[EXERCISE MATERIAL Boundary: Start]

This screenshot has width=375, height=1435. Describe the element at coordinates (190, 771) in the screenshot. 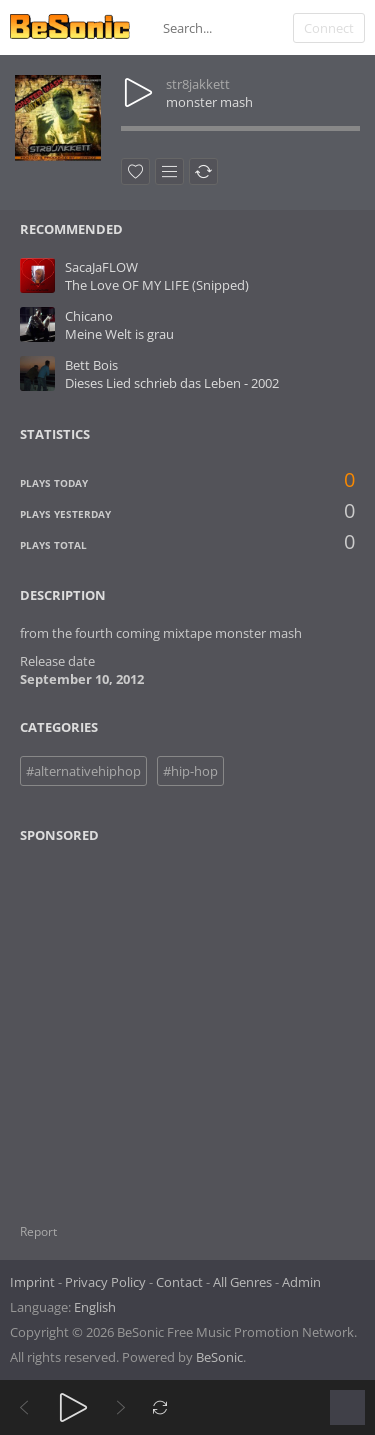

I see `#hip-hop` at that location.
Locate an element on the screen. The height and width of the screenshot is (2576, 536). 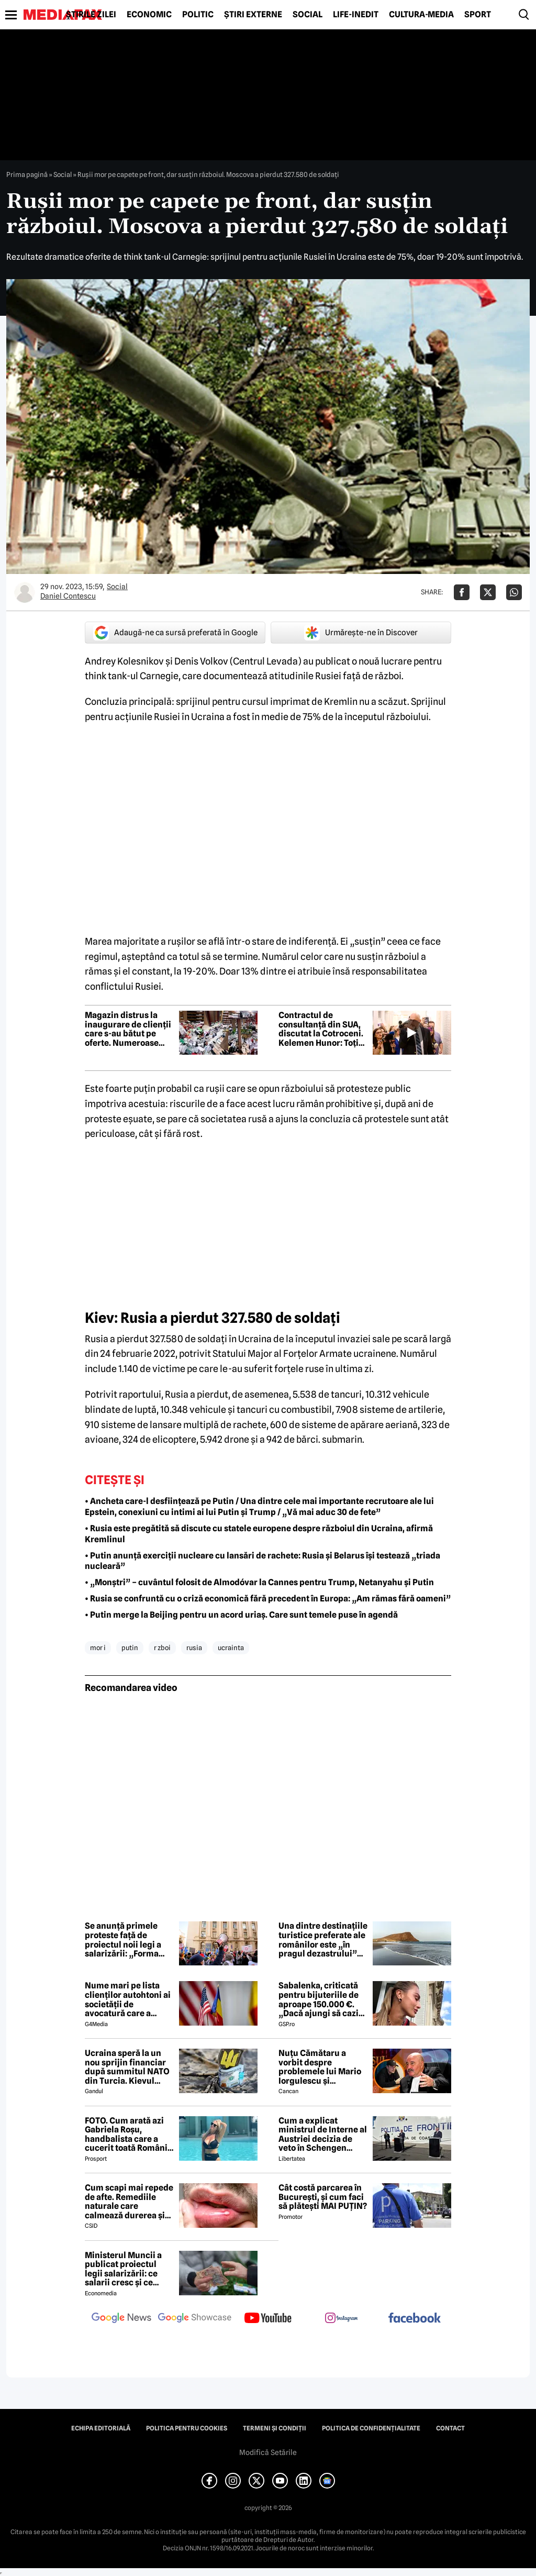
Știri externe is located at coordinates (253, 14).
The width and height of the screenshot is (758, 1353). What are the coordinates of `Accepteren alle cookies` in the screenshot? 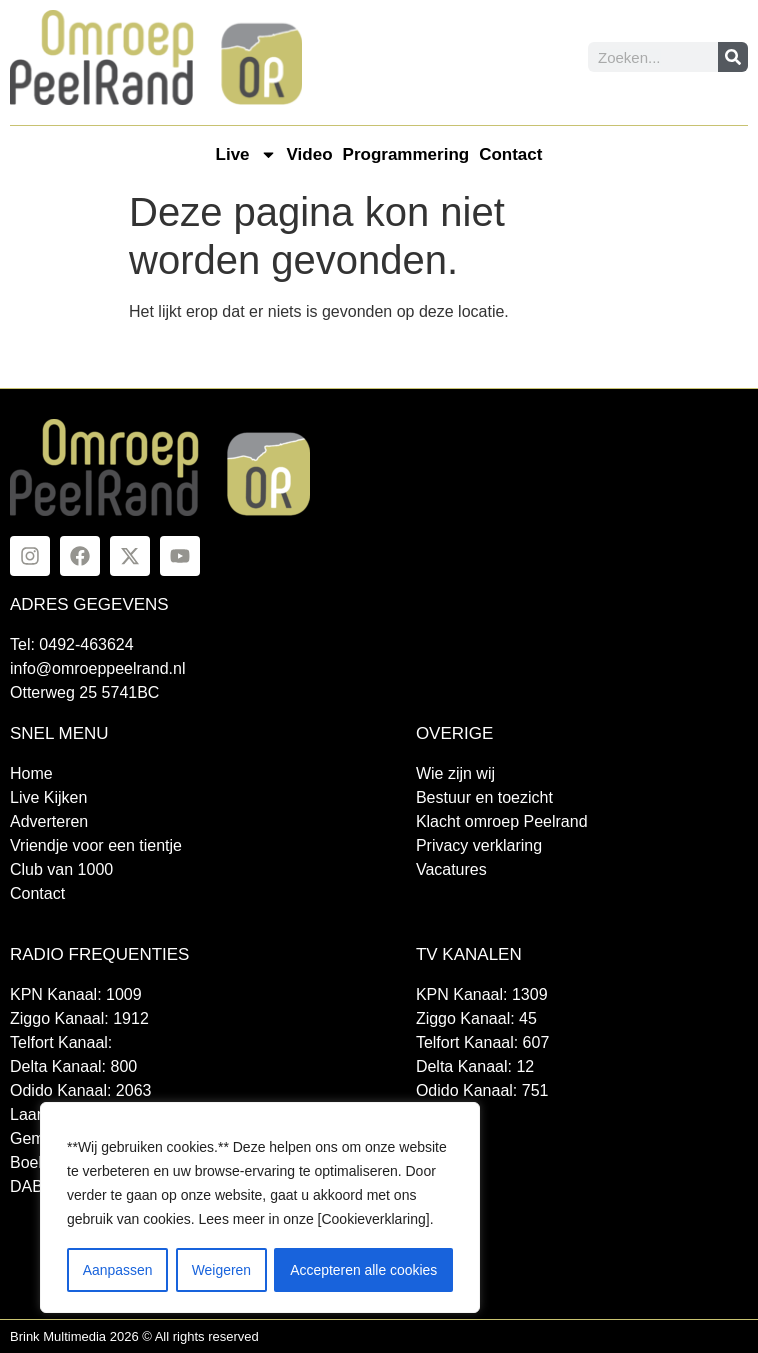 It's located at (364, 1270).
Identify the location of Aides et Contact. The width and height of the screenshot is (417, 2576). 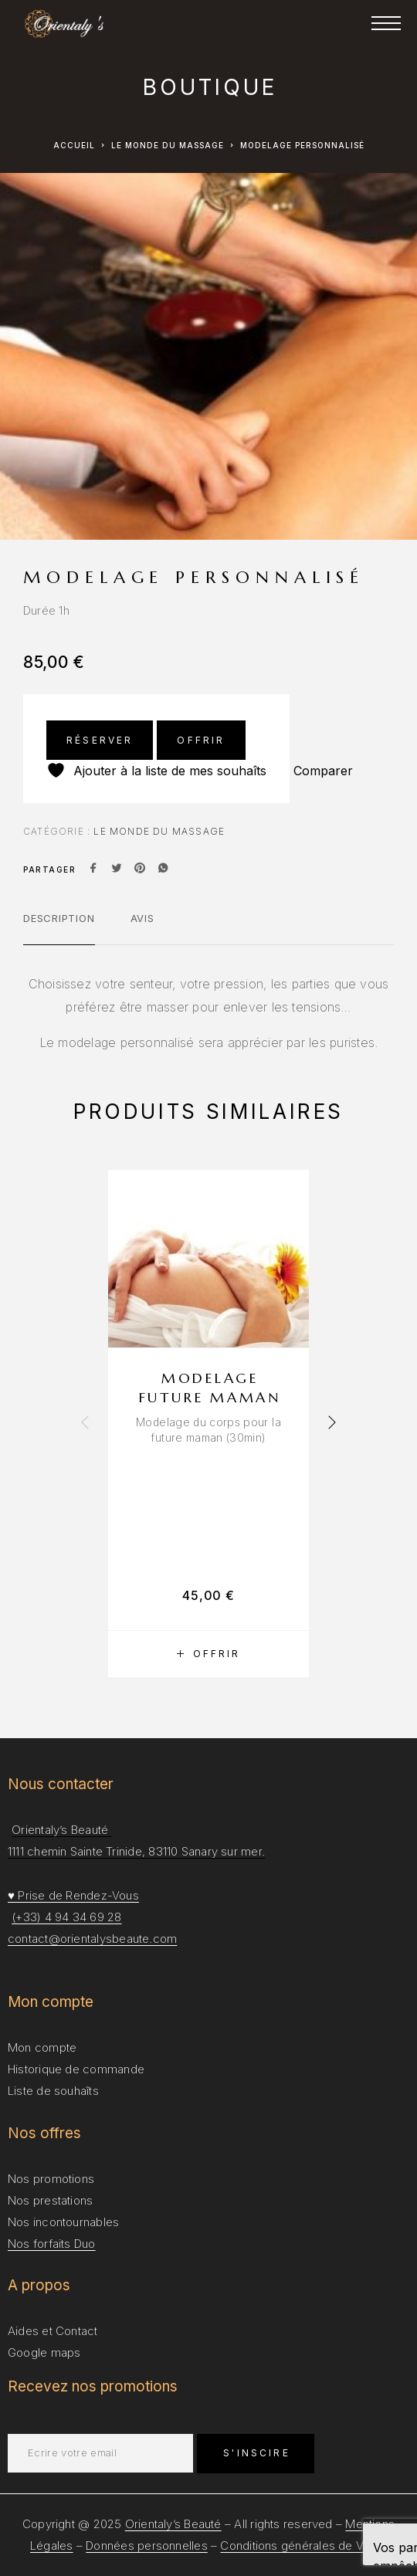
(53, 2330).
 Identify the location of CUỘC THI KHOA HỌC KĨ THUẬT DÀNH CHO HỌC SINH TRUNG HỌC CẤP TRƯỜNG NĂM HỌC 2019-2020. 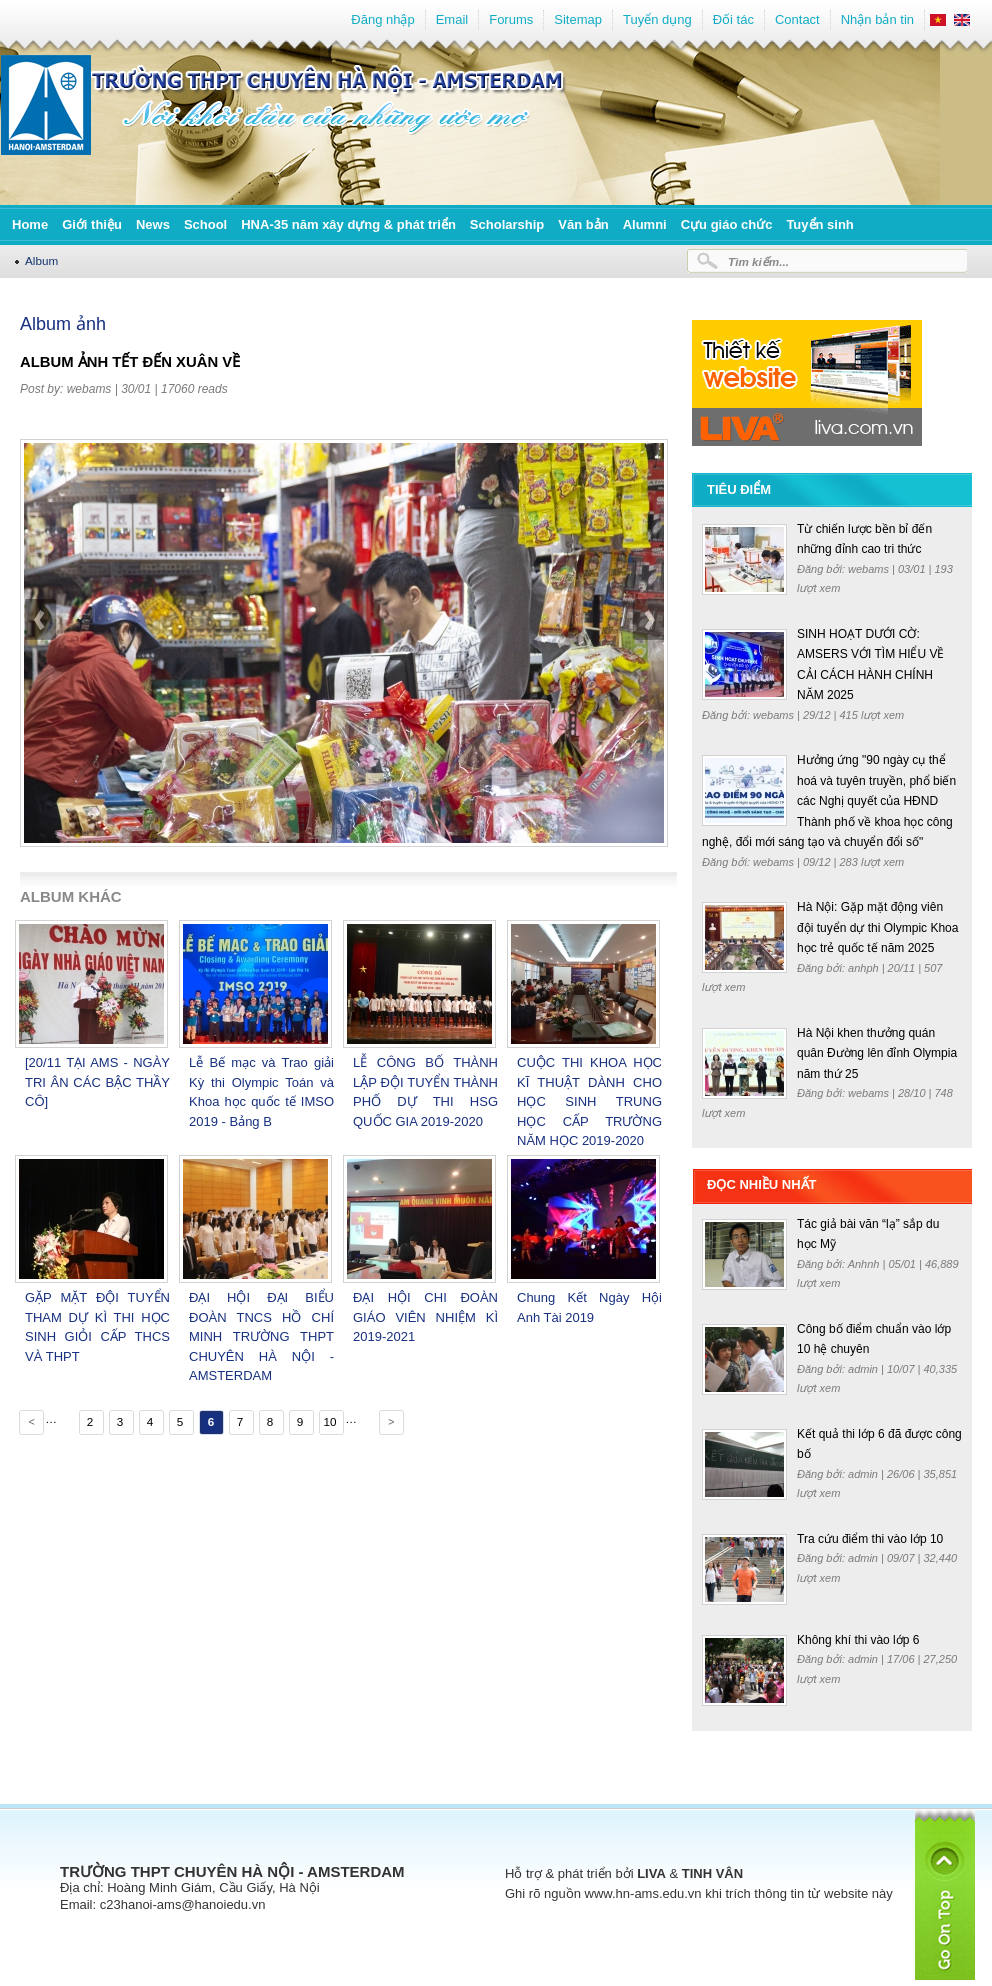
(589, 1101).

[EXERCISE MATERIAL Boundary: End]

### [WHAT THIS TASK INVOLVES]
Copy the lines exactly. Start at the line with "Identify the location of CUỘC", end at the last line above, include both, and omit all pictures.

### [ANSWER AREA]
 Identify the location of CUỘC THI KHOA HỌC KĨ THUẬT DÀNH CHO HỌC SINH TRUNG HỌC CẤP TRƯỜNG NĂM HỌC 2019-2020. 
(589, 1101).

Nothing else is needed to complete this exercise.